• Description of the task:
All of the data that follows should be given again exactly, without its images.

- - - - -

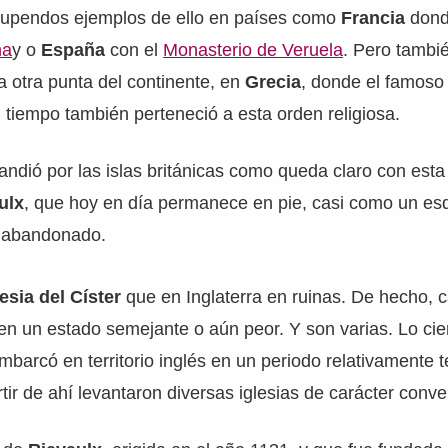
upendos ejemplos de ello en países como
Francia
dond
na
y o
España
con el
Monasterio de Veruela
. Pero tambi
la otra punta del continente, en
Grecia
, donde el famos
tiempo también perteneció a esta orden religiosa.
andió por las islas británicas como queda claro con es
ulx
, que hoy en día permanece en pie, casi como un es
 abandonado.
lesia del Císter
que en Inglaterra en ruinas. De hecho, c
en un estado semejante o aún peor. Y son varias. Lo cie
mbarcó en territorio inglés en un periodo relativamente 
tir de ahí levantaron diversas iglesias de carácter conve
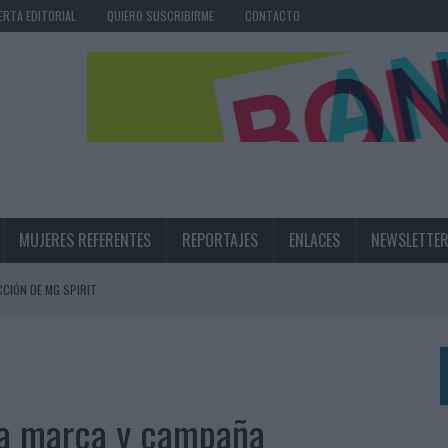
ERTA EDITORIAL
QUIERO SUSCRIBIRME
CONTACTO
MUJERES REFERENTES
REPORTAJES
ENLACES
NEWSLETTE
CIÓN DE MG SPIRIT
NA CAMPAÑA QUE CELEBRA SU REGRESO A PRIMERA DIVISIÓN
TERNACIONAL DE LA CERVEZA
360º CENTRADA EN EL ORIGEN BARCELONÉS
na marca y campaña
 UNA EXPERIENCIA DE MARCA EN IBIZA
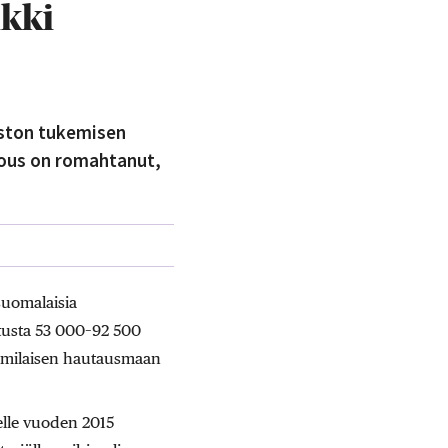
ikki
oston tukemisen
lous on romahtanut,
suomalaisia
tusta 53 000–92 500
lamilaisen hautausmaan
elle vuoden 2015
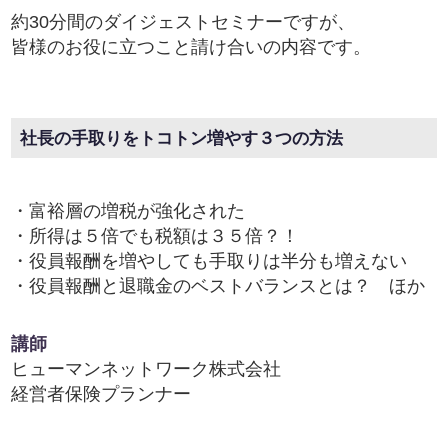
約30分間のダイジェストセミナーですが、
皆様のお役に立つこと請け合いの内容です。
社長の手取りをトコトン増やす３つの方法
・富裕層の増税が強化された
・所得は５倍でも税額は３５倍？！
・役員報酬を増やしても手取りは半分も増えない
・役員報酬と退職金のベストバランスとは？ ほか
講師
ヒューマンネットワーク株式会社
経営者保険プランナー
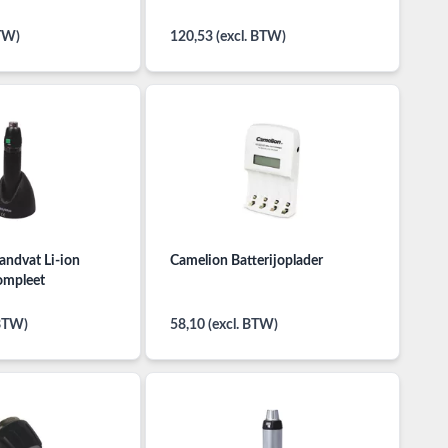
BTW)
120,53 (excl. BTW)
andvat Li-ion
Camelion Batterijoplader
ompleet
 BTW)
58,10 (excl. BTW)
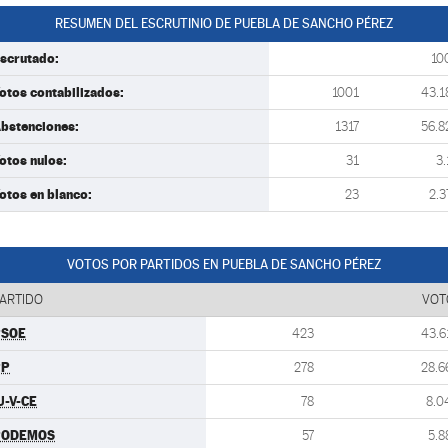
RESUMEN DEL ESCRUTINIO DE PUEBLA DE SANCHO PÉREZ
scrutado:
10
otos contabilizados:
1001
43.1
bstenciones:
1317
56.8
otos nulos:
31
3.
otos en blanco:
23
2.3
VOTOS POR PARTIDOS EN PUEBLA DE SANCHO PÉREZ
ARTIDO
VOT
PSOE
423
43.6
PP
278
28.6
U-V-CE
78
8.0
PODEMOS
57
5.8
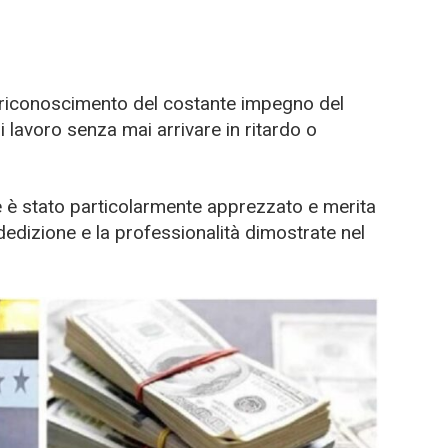
 riconoscimento del costante impegno del
di lavoro senza mai arrivare in ritardo o
 stato particolarmente apprezzato e merita
edizione e la professionalità dimostrate nel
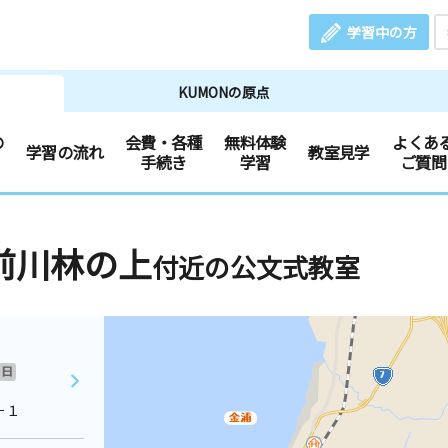
学習中の方
KUMONの原点
の
会費・各種
無料体験
よくあ
学習の流れ
教室見学
手続き
学習
ご質問
前川林の上
付近の公文式教室
日
－１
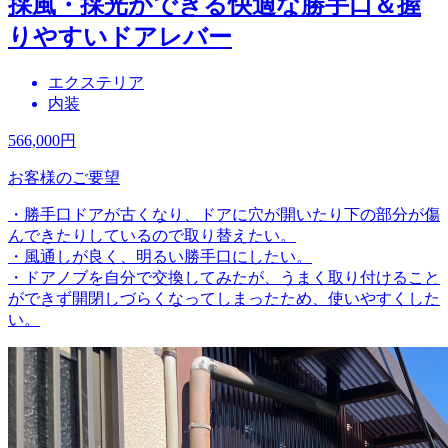
採風・採光ができる快適な勝手口＆握
りやすいドアレバー
エクステリア
内装
566,000
円
お客様のご要望
・勝手口ドアが古くなり、ドアに穴が開いたり下の部分が傷
んできたりしているので取り替えたい。
・風通しが良く、明るい勝手口にしたい。
・ドアノブを自分で交換してみたが、うまく取り付けること
ができず開閉しづらくなってしまったため、使いやすくした
い。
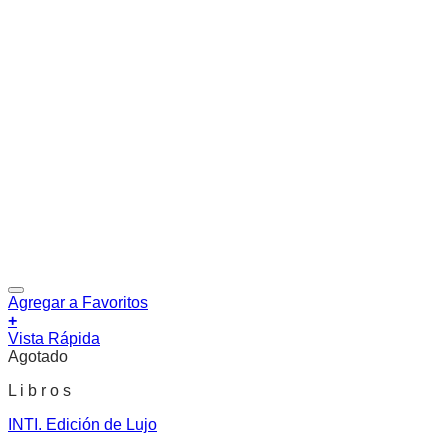
Agregar a Favoritos
+
Vista Rápida
Agotado
L i b r o s
INTI. Edición de Lujo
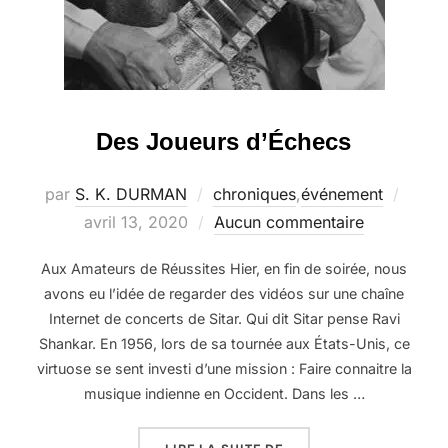
Des Joueurs d’Échecs
Publi
par
S. K. DURMAN
chroniques
,
événement
le
avril 13, 2020
Aucun commentaire
Aux Amateurs de Réussites Hier, en fin de soirée, nous
avons eu l’idée de regarder des vidéos sur une chaîne
Internet de concerts de Sitar. Qui dit Sitar pense Ravi
Shankar. En 1956, lors de sa tournée aux États-Unis, ce
virtuose se sent investi d’une mission : Faire connaitre la
musique indienne en Occident. Dans les …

- - - - -

• Output for this exercise:
upendos ejemplos de ello en países como
Francia
dond
na
y o
España
con el
Monasterio de Veruela
. Pero tambi
la otra punta del continente, en
Grecia
, donde el famos
tiempo también perteneció a esta orden religiosa.
andió por las islas británicas como queda claro con es
ulx
, que hoy en día permanece en pie, casi como un es
 abandonado.
lesia del Císter
que en Inglaterra en ruinas. De hecho, c
en un estado semejante o aún peor. Y son varias. Lo cie
mbarcó en territorio inglés en un periodo relativamente 
tir de ahí levantaron diversas iglesias de carácter conve
ERTA EDITORIAL
QUIERO SUSCRIBIRME
CONTACTO
MUJERES REFERENTES
REPORTAJES
ENLACES
NEWSLETTE
CIÓN DE MG SPIRIT
NA CAMPAÑA QUE CELEBRA SU REGRESO A PRIMERA DIVISIÓN
TERNACIONAL DE LA CERVEZA
360º CENTRADA EN EL ORIGEN BARCELONÉS
na marca y campaña
 UNA EXPERIENCIA DE MARCA EN IBIZA
ikki
oston tukemisen
lous on romahtanut,
suomalaisia
tusta 53 000–92 500
lamilaisen hautausmaan
elle vuoden 2015
約30分間のダイジェストセミナーですが、
皆様のお役に立つこと請け合いの内容です。
社長の手取りをトコトン増やす３つの方法
・富裕層の増税が強化された
・所得は５倍でも税額は３５倍？！
・役員報酬を増やしても手取りは半分も増えない
・役員報酬と退職金のベストバランスとは？ ほか
講師
ヒューマンネットワーク株式会社
経営者保険プランナー
BTW)
120,53 (excl. BTW)
andvat Li-ion
Camelion Batterijoplader
ompleet
 BTW)
58,10 (excl. BTW)
RESUMEN DEL ESCRUTINIO DE PUEBLA DE SANCHO PÉREZ
scrutado:
10
otos contabilizados:
1001
43.1
bstenciones:
1317
56.8
otos nulos:
31
3.
otos en blanco:
23
2.3
VOTOS POR PARTIDOS EN PUEBLA DE SANCHO PÉREZ
ARTIDO
VOT
PSOE
423
43.6
PP
278
28.6
U-V-CE
78
8.0
PODEMOS
57
5.8
 riconoscimento del costante impegno del
di lavoro senza mai arrivare in ritardo o
 stato particolarmente apprezzato e merita
edizione e la professionalità dimostrate nel
学習中の方
KUMONの原点
の
会費・各種
無料体験
よくあ
学習の流れ
教室見学
手続き
学習
ご質問
前川林の上
付近の公文式教室
日
－１
採風・採光ができる快適な勝手口＆握
りやすいドアレバー
エクステリア
内装
566,000
円
お客様のご要望
・勝手口ドアが古くなり、ドアに穴が開いたり下の部分が傷
んできたりしているので取り替えたい。
・風通しが良く、明るい勝手口にしたい。
・ドアノブを自分で交換してみたが、うまく取り付けること
ができず開閉しづらくなってしまったため、使いやすくした
い。
Agregar a Favoritos
+
Vista Rápida
Agotado
L i b r o s
INTI. Edición de Lujo
Des Joueurs d’Échecs
Publi
par
S. K. DURMAN
chroniques
,
événement
le
avril 13, 2020
Aucun commentaire
Aux Amateurs de Réussites Hier, en fin de soirée, nous
avons eu l’idée de regarder des vidéos sur une chaîne
Internet de concerts de Sitar. Qui dit Sitar pense Ravi
Shankar. En 1956, lors de sa tournée aux États-Unis, ce
virtuose se sent investi d’une mission : Faire connaitre la
musique indienne en Occident. Dans les …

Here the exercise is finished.